# 15.2 The cross-match algorithm

The cross-match algorithm used for Gaia DR3 follows the general principles and implementation of the one used in Gaia DR2, however we added new functionalities to address most of the issues found in the previous Gaia releases cross-match results. The cross-match results consist in two separate tables, the best_neighbour table, with the best matches, and the neighbourhood table which includes the best and additional matches which are less probable according to the algorithm we use, but which could still be a possible match.

In the following a brief the description of the cross-match algorithm is presented. The algorithm is not symmetric and a distinction between large dense surveys (where Gaia is the leading catalogue) and sparse catalogues (where Gaia is the second catalogue) is used. External catalogues are defined as dense surveys when it is possible to define a precise (i.e. based on a reasonable number of objects) and accurate (i.e. local) density around the majority of their objects. For the dense surveys the algorithm allows many-to-one matches, so that the higher Gaia resolution can be accounted for. In the best_neighbour table multiple Gaia sources matching with a single external catalogue source can be found (mates). The algorithm is positional and does not use photometric information (see Marrese et al. 2017 for a discussion of the general principles of the adopted algorithm). It uses the positions, their errors, their correlation and, when available, parallax, proper motions and the corresponding errors and correlations to move Gaia objects at the epoch of the external catalogue candidate match. When Gaia proper motions are not available, the position errors are broadened in order to account for the differences in observation epoch between catalogues.

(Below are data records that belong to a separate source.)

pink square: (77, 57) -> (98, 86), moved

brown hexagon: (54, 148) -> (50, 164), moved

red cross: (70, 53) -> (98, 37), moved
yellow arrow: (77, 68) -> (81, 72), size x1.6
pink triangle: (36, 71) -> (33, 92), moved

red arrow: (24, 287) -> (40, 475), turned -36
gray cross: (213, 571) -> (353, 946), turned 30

An analysis of the cross-match results for DR2, showed that there are some effects that can jeopardise the cross-match by preventing sources to be matched and/or by making the matches less reliable, namely a) presence of multiples and/or duplicates in the external catalogues, b) underestimation of astrometric errors in the external catalogues, c) small issues in Gaia astrometry, especially for bright stars, and d) when an external catalogue source is resolved in Gaia, then all the Gaia sources corresponding to that external catalogue source can be too far to be matched. Binarity/variability is also affecting the cross-match when it has astrometric effects. However, we did not try to define a special treatment for binary/variable sources in Gaia DR3 cross-match, but we will wait for Gaia data.

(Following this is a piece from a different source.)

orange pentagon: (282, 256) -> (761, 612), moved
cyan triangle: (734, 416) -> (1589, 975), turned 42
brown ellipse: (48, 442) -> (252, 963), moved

When dealing with these issues we applied the following principles:

• a)

if an external catalogue source is being matched with a Gaia source with no proper motions, then a position error broadening is applied and none of the other special treatment is applied;

• b)

if an external catalogue source is being matched with a Gaia source with proper motions and a match is not found, then

• b1)

if the external catalogue source is flagged as resolved in Gaia, then the corresponding procedure is applied,

• b2)

if a match is not found, then the procedure to account for the underestimation of positional errors in the external catalogues is applied,

• b3)

if a match is not found, then the procedure to account for the small issues in Gaia astrometry (based on ipd_gof_harmonic_amplitude and ruwe values) is applied.

In the cross-match output tables (best_neighbour and neighbourhood) is present an xm_Flag which allows users to know which special treatments were applied in the cross-matching of that particular pair of sources. This flag is a bitmask (e.g., a value of 42 means that bits 2, 8, and 32 are all true). The bits are defined as:

• 0 = Initial value; resets all bits.

• 1 = The external catalogue object has one or more multiples. This means that there is at least another object with exactly the same astrometry.

• 2 = The external catalogue object has one or more suspected duplicates. This means that there is at least another object much closer than the catalogue angular resolution.

• 4 = The external catalogue object is resolved in Gaia.

• 8 = The Gaia object has a five parameters astrometric solution.

• 16 = The Gaia object has a two parameters astrometric solution.

• 32 = The external catalogue object is matched only after the special treatment for sources with under-estimated position errors.

• 64 = The external catalogue object is matched only after the special treatment for Gaia sources with large values of ipd_gof_harmonic_amplitude or ruwe.

For a detailed description of gaia_source columns ipd_gof_harmonic_amplitude and ruwe , see Chapter 4.

Details on the cross-match algorithms used for Gaia are given in Marrese et al. (2017) and Marrese et al. (2019).